In a saturated television series landscape where even boilerplate mainstream network sitcoms and dramas feature rich veins of implication and meaning, Stranger Things‘ complete dearth of subtext can be galling, as well. It’s even more frustrating when the Duffers gesture towards such subtexts and then don’t bother to follow through. This is the case in Season Two, in which the fall of 1984 presidential election between Republican incumbent Ronald Reagan and Democratic challenger Walter Mondale is established as significantly upcoming but never materializes into anything more than background detail, a set of in-universe jokes about which Hawkins homes would have which candidates’ election signs on their lawns. Stranger Things is already (very) nominally about a disturbing shadow world lying behind the safe white-bread image of 1980s suburban Middle America. It would have been uniquely positioned to build to a subversion of the cagey, disingenuous optimism of the Reaganite “Morning in America” political propaganda, but it misses this golden opportunity and furthermore seems blithely unaware of it. In this and other ways, Stranger Things is an entertaining but shallow potboiler that you just find yourself wishing would reach for more.

Dark (Netflix; 2017)

If you find yourself yearning for compelling, mind-scrambling conceptual reaches and roiling thematic subtext from a Netflix-produced sci-fi genre thriller, however, give the German-language drama Dark a whirl (do yourself a huge favour if you do: leave aside the English-dubbed version and choose German audio with English subtitles instead). Superficially similar to Stranger Things – odd quasi-dimensional happenings emanate from the high-security-science-facility-adjacent woods, embroiling families from a nearby small town – Dark is nonetheless very much its own strange and unique trip.

One hesitates to say too much about Dark‘s plot, characters, and challenging timeline ourobouros, as spoilers diminish its impact more than is the case with most texts.
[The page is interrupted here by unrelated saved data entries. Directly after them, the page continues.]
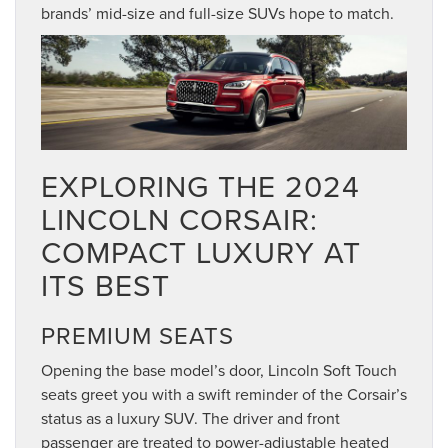
brands’ mid-size and full-size SUVs hope to match.
EXPLORING THE 2024
LINCOLN CORSAIR:
COMPACT LUXURY AT
ITS BEST
PREMIUM SEATS
Opening the base model’s door, Lincoln Soft Touch
seats greet you with a swift reminder of the Corsair’s
status as a luxury SUV. The driver and front
passenger are treated to power-adjustable heated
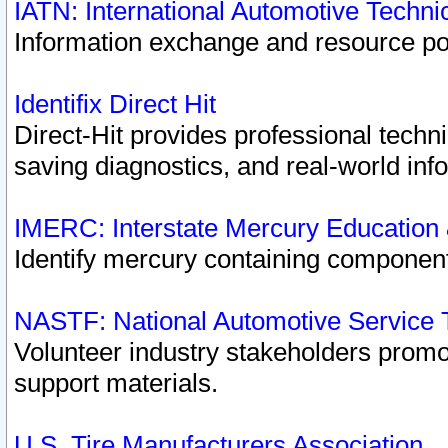
IATN: International Automotive Techn
Information exchange and resource port
Identifix Direct Hit
Direct-Hit provides professional techn
saving diagnostics, and real-world inf
IMERC: Interstate Mercury Education
Identify mercury containing component
NASTF: National Automotive Service 
Volunteer industry stakeholders promoti
support materials.
U.S. Tire Manufacturers Association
But suffice it to say that Dark is about disappearing children in a small German town in three time periods precisely 33 years apart, and how time-travelling quests to prevent, reverse, or solve the sinister abductions instead make the troubling events inevitable and worsen their multi-generational blows.

The co-brainchild of Swiss writer/director Baran bo Odar and Jantje Friese, Dark is built out of the dramatic ironies of time-travel theories (the hoary old grandfather paradox forever haunts the margins) and more dense, significant allusions to quantum physics, nuclear power, electromagnetism, existential philosophy, Christian scripture, and classical myth than in any television work since Lost. The family connections through time can become confusing (the show’s Wikipedia page features a handy branching hereditary tree, though be warned There Be Spoilers), and the unfamiliar cast of German actors does not aid in differentiation (I personally had only seen Oliver Masucci before; he starred as Hitler in the sly satire Look Who’s Back). But in truth, this only serves to sink the viewer deeper into the enigmatic swamp of Dark. And while it is never explicit about it, there are resonant echoes of recent German history in a story of the dangers of meddling with the past. What Dark does well, it does very well, and in a streaming TV landscape where surface-level entertainments like Stranger Things huff much of the oxygen, a deep and enigmatic work that breathes mystery in and out is extremely welcome.